[Stored data entries]
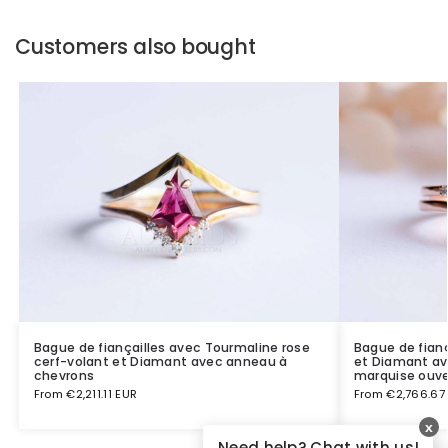
Customers also bought
Bague de fiançailles avec Tourmaline rose
Bague de fianç
cerf-volant et Diamant avec anneau à
et Diamant av
chevrons
marquise ouve
From
€
2,211.11 EUR
From
€
2,766.67
x
Need help? Chat with us!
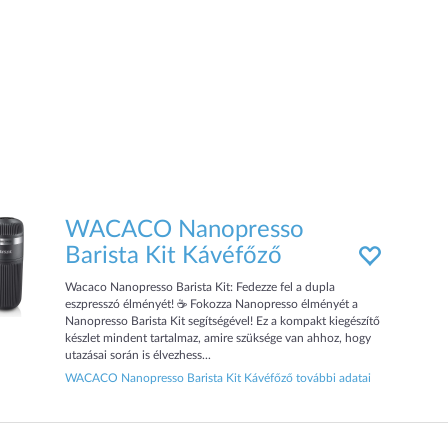
WACACO Nanopresso
Barista Kit Kávéfőző
Wacaco Nanopresso Barista Kit: Fedezze fel a dupla
eszpresszó élményét! ☕ Fokozza Nanopresso élményét a
Nanopresso Barista Kit segítségével! Ez a kompakt kiegészítő
készlet mindent tartalmaz, amire szüksége van ahhoz, hogy
utazásai során is élvezhess...
WACACO Nanopresso Barista Kit Kávéfőző további adatai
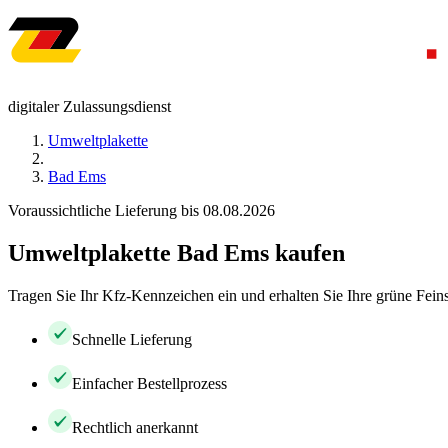
digitaler Zulassungsdienst
Umweltplakette
Bad Ems
Voraussichtliche Lieferung bis 08.08.2026
Umweltplakette Bad Ems kaufen
Tragen Sie Ihr Kfz-Kennzeichen ein und erhalten Sie Ihre grüne Feins
Schnelle Lieferung
Einfacher Bestellprozess
Rechtlich anerkannt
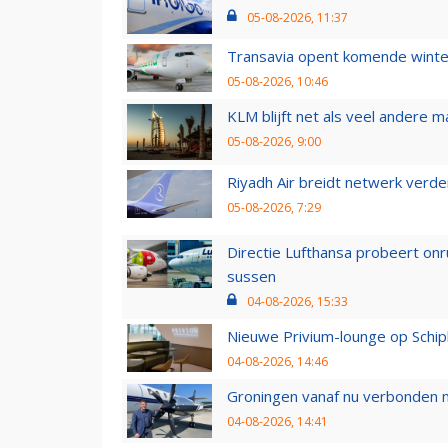
05-08-2026, 11:37
Transavia opent komende winter
05-08-2026, 10:46
KLM blijft net als veel andere m
05-08-2026, 9:00
Riyadh Air breidt netwerk verd
05-08-2026, 7:29
Directie Lufthansa probeert on
sussen
04-08-2026, 15:33
Nieuwe Privium-lounge op Schip
04-08-2026, 14:46
Groningen vanaf nu verbonden me
04-08-2026, 14:41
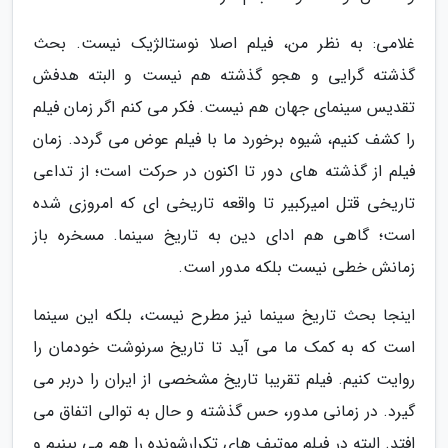
غلامی: به نظر من، فیلم اصلا نوستالژیک نیست. بحث
گذشته گرایی و هجو گذشته هم نیست و البته هدفش
تقدیس سینمای جهان هم نیست. فکر می کنم اگر زمان فیلم
را کشف کنیم، شیوه برخورد ما با فیلم عوض می گردد. زمان
فیلم از گذشته های دور تا اکنون در حرکت است؛ از تداعی
تاریخی قتل امیرکبیر تا واقعه تاریخی ای که امروزی شده
است؛ گاهی هم ادای دین به تاریخ سینما. مسخره باز
زمانش خطی نیست بلکه مدور است.
اینجا بحث تاریخ سینما نیز مطرح نیست، بلکه این سینما
است که به کمک ما می آید تا تاریخ سرنوشت خودمان را
روایت کنیم. فیلم تقریبا تاریخ مشخصی از ایران را دربر می
گیرد. در زمانی مدور، حس گذشته و حال به توالی اتفاق می
افتد. البته در فیلم موتیف های تکرارشونده را هم می بینیم و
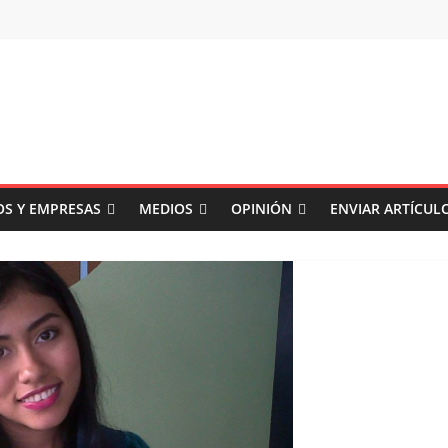
S Y EMPRESAS
MEDIOS
OPINIÓN
ENVIAR ARTÍCUL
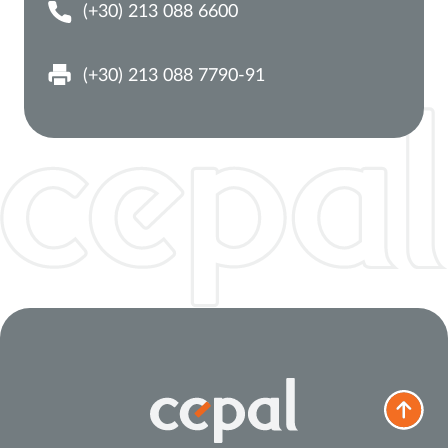
(+30) 213 088 6600
(+30) 213 088 7790-91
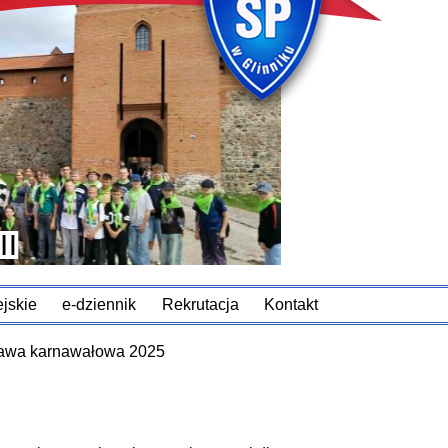
jskie
e-dziennik
Rekrutacja
Kontakt
awa karnawałowa 2025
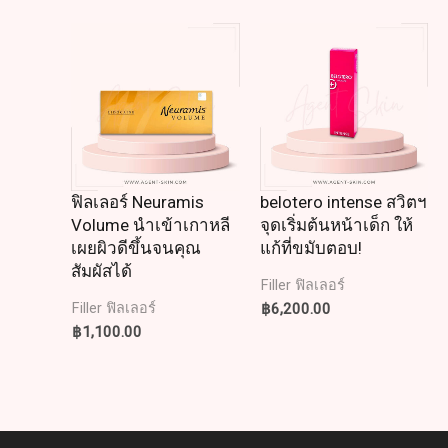
ฟิลเลอร์ Neuramis
belotero intense สวิตฯ
Volume นำเข้าเกาหลี
จุดเริ่มต้นหน้าเด็ก ให้
เผยผิวดีขึ้นจนคุณ
แก้ที่ขมับตอบ!
สัมผัสได้
Filler ฟิลเลอร์
฿
6,200.00
Filler ฟิลเลอร์
฿
1,100.00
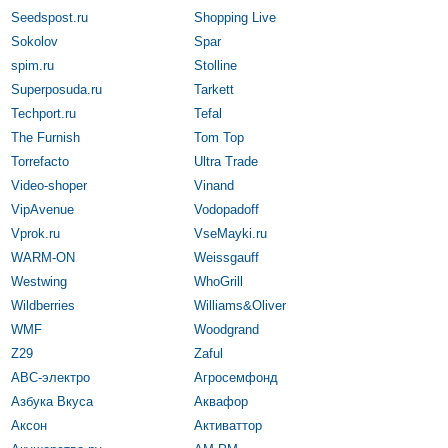
Seedspost.ru
Shopping Live
Sokolov
Spar
spim.ru
Stolline
Superposuda.ru
Tarkett
Techport.ru
Tefal
The Furnish
Tom Top
Torrefacto
Ultra Trade
Video-shoper
Vinand
VipAvenue
Vodopadoff
Vprok.ru
VseMayki.ru
WARM-ON
Weissgauff
Westwing
WhoGrill
Wildberries
Williams&Oliver
WMF
Woodgrand
Z29
Zaful
АВС-электро
Агросемфонд
Азбука Вкуса
Аквафор
Аксон
Активаттор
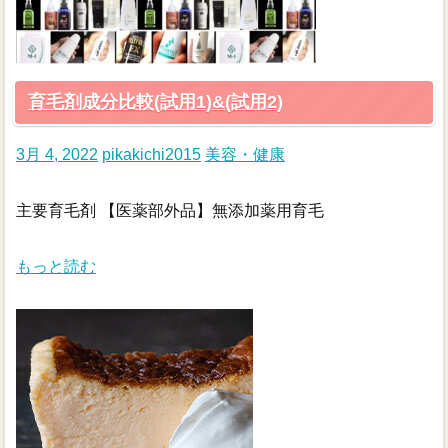
育毛剤成分比較(試用1)&(試用2)
3月 4, 2022
pikakichi2015
美容・健康
主要育毛剤 【医薬部外品】無添加薬用育毛
もっと読む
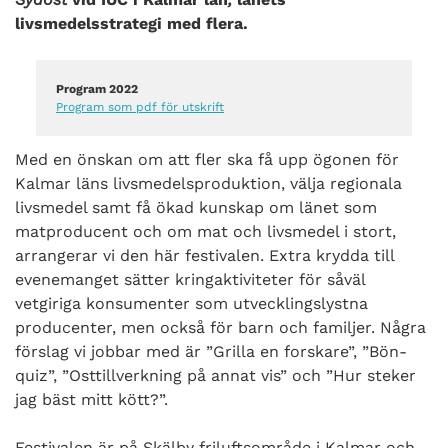
livsmedelsstrategi med flera.
Program 2022
Program som pdf för utskrift
Med en önskan om att fler ska få upp ögonen för
Kalmar läns livsmedelsproduktion, välja regionala
livsmedel samt få ökad kunskap om länet som
matproducent och om mat och livsmedel i stort,
arrangerar vi den här festivalen. Extra krydda till
evenemanget sätter kringaktiviteter för såväl
vetgiriga konsumenter som utvecklingslystna
producenter, men också för barn och familjer. Några
förslag vi jobbar med är ”Grilla en forskare”, ”Bön-
quiz”, ”Osttillverkning på annat vis” och ”Hur steker
jag bäst mitt kött?”.
Festivalen är på Skälby friluftsområde i Kalmar och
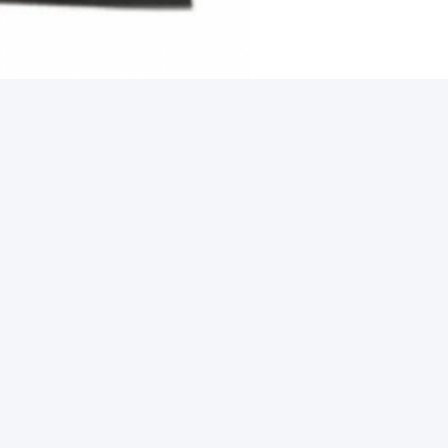
कॉर्ड कन्वेयर बेल्ट
ओडीएम स्टील कॉर्ड कन्वेयर बेल्ट
संबंधित उत्पाद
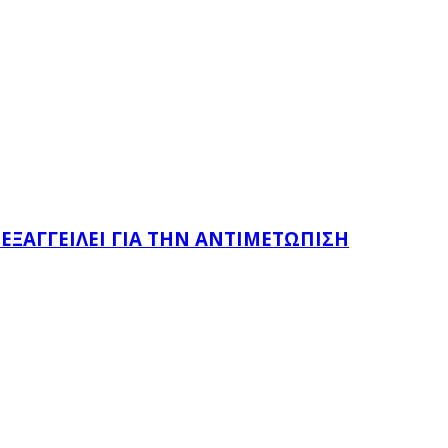
 ΕΞΑΓΓΕΊΛΕΙ ΓΙΑ ΤΗΝ ΑΝΤΙΜΕΤΏΠΙΣΗ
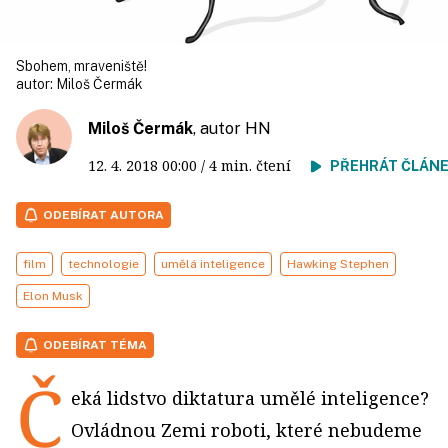
Sbohem, mraveniště!
autor:
Miloš Čermák
Miloš Čermák
, autor HN
12. 4. 2018
00:00
/ 4 min. čtení
PŘEHRÁT ČLÁN
ODEBÍRAT AUTORA
film
technologie
umělá inteligence
Hawking Stephen
Elon Musk
ODEBÍRAT TÉMA
Č
eká lidstvo diktatura umělé inteligence?
Ovládnou Zemi roboti, které nebudeme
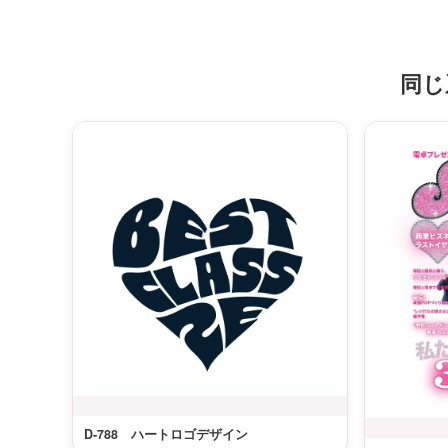
同じ
D-788 ハートロゴデザイン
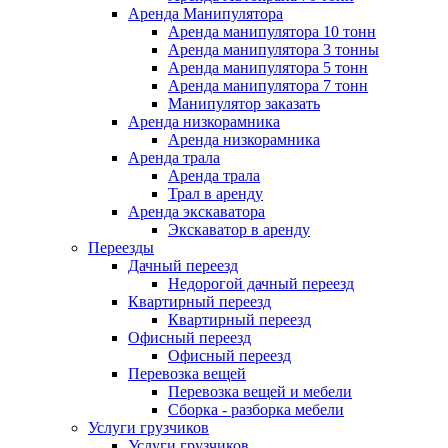
Аренда Манипулятора
Аренда манипулятора 10 тонн
Аренда манипулятора 3 тонны
Аренда манипулятора 5 тонн
Аренда манипулятора 7 тонн
Манипулятор заказать
Аренда низкорамника
Аренда низкорамника
Аренда трала
Аренда трала
Трал в аренду
Аренда экскаватора
Экскаватор в аренду
Переезды
Дачный переезд
Недорогой дачный переезд
Квартирный переезд
Квартирный переезд
Офисный переезд
Офисный переезд
Перевозка вещей
Перевозка вещей и мебели
Сборка - разборка мебели
Услуги грузчиков
Услуги грузчиков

> **WORK TASK**
Each line that includes the string "فیلم" should be copied from the data.

> **SOLUTION TO THE PROBLEM**
غلامی: به نظر من، فیلم اصلا نوستالژیک نیست. بحث
تقدیس سینمای جهان هم نیست. فکر می کنم اگر زمان فیلم
را کشف کنیم، شیوه برخورد ما با فیلم عوض می گردد. زمان
فیلم از گذشته های دور تا اکنون در حرکت است؛ از تداعی
روایت کنیم. فیلم تقریبا تاریخ مشخصی از ایران را دربر می
افتد. البته در فیلم موتیف های تکرارشونده را هم می بینیم و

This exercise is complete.